Prompt> Copy word for word the line containing "Typ: 3x Universalhalter inkl. Kindersicherung" together with all lines following it to the end of the listing below, without the pictures.

Given information>
⁂

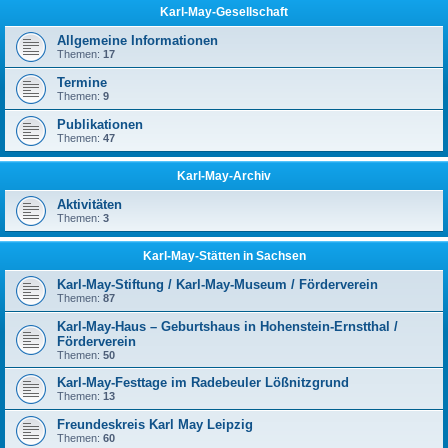
Karl-May-Gesellschaft
Allgemeine Informationen
Themen:
17
Termine
Themen:
9
Publikationen
Themen:
47
Karl-May-Archiv
Aktivitäten
Themen:
3
Karl-May-Stätten in Sachsen
Karl-May-Stiftung / Karl-May-Museum / Förderverein
Themen:
87
Karl-May-Haus – Geburtshaus in Hohenstein-Ernstthal /
Förderverein
Themen:
50
Karl-May-Festtage im Radebeuler Lößnitzgrund
Themen:
13
Freundeskreis Karl May Leipzig
Themen:
60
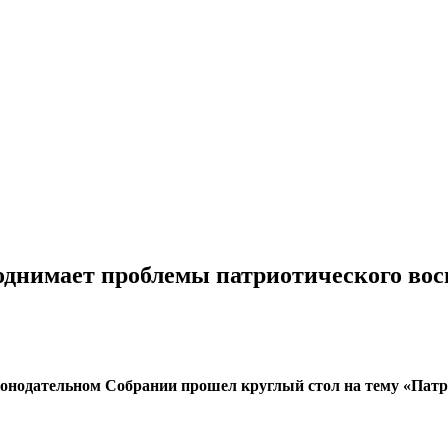
однимает проблемы патриотического вос
онодательном Собрании прошел круглый стол на тему «Патр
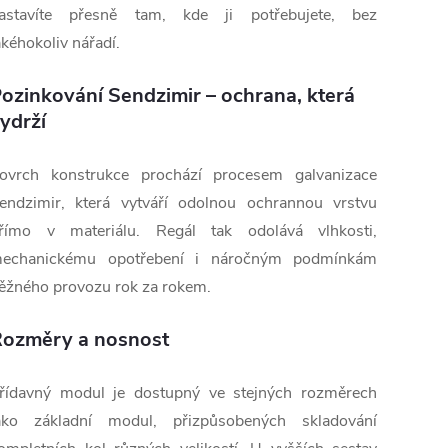
astavíte přesně tam, kde ji potřebujete, bez
akéhokoliv nářadí.
ozinkování Sendzimir – ochrana, která
ydrží
ovrch konstrukce prochází procesem galvanizace
endzimir, která vytváří odolnou ochrannou vrstvu
římo v materiálu. Regál tak odolává vlhkosti,
echanickému opotřebení i náročným podmínkám
ěžného provozu rok za rokem.
ozměry a nosnost
řídavný modul je dostupný ve stejných rozměrech
ako základní modul, přizpůsobených skladování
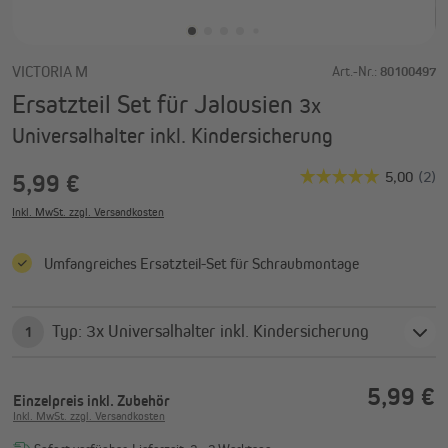
VICTORIA M
Art.-Nr.:
80100497
Ersatzteil Set für Jalousien
3x
Universalhalter inkl. Kindersicherung
5,99 €
Inkl. MwSt. zzgl. Versandkosten
Umfangreiches Ersatzteil-Set für Schraubmontage
Typ: 3x Universalhalter inkl. Kindersicherung
1
5,99 €
Einzelpreis
inkl. Zubehör
Inkl. MwSt. zzgl. Versandkosten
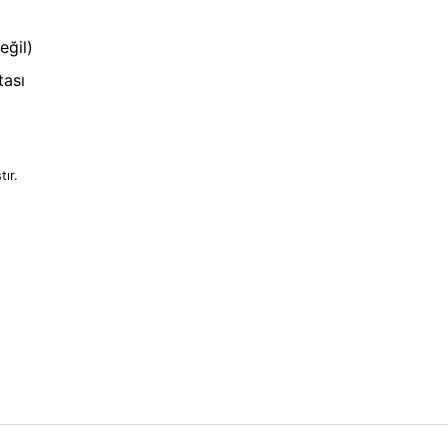
eğil)
tası
tır.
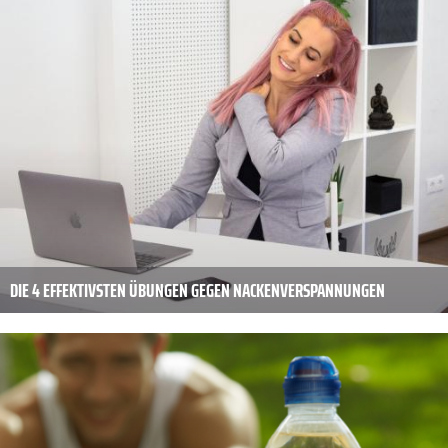
DIE 4 EFFEKTIVSTEN ÜBUNGEN GEGEN NACKENVERSPANNUNGEN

⁂

Answer to this task>
Typ: 3x Universalhalter inkl. Kindersicherung
1
5,99 €
Einzelpreis
inkl. Zubehör
Inkl. MwSt. zzgl. Versandkosten
eğil)
tası
tır.
DIE 4 EFFEKTIVSTEN ÜBUNGEN GEGEN NACKENVERSPANNUNGEN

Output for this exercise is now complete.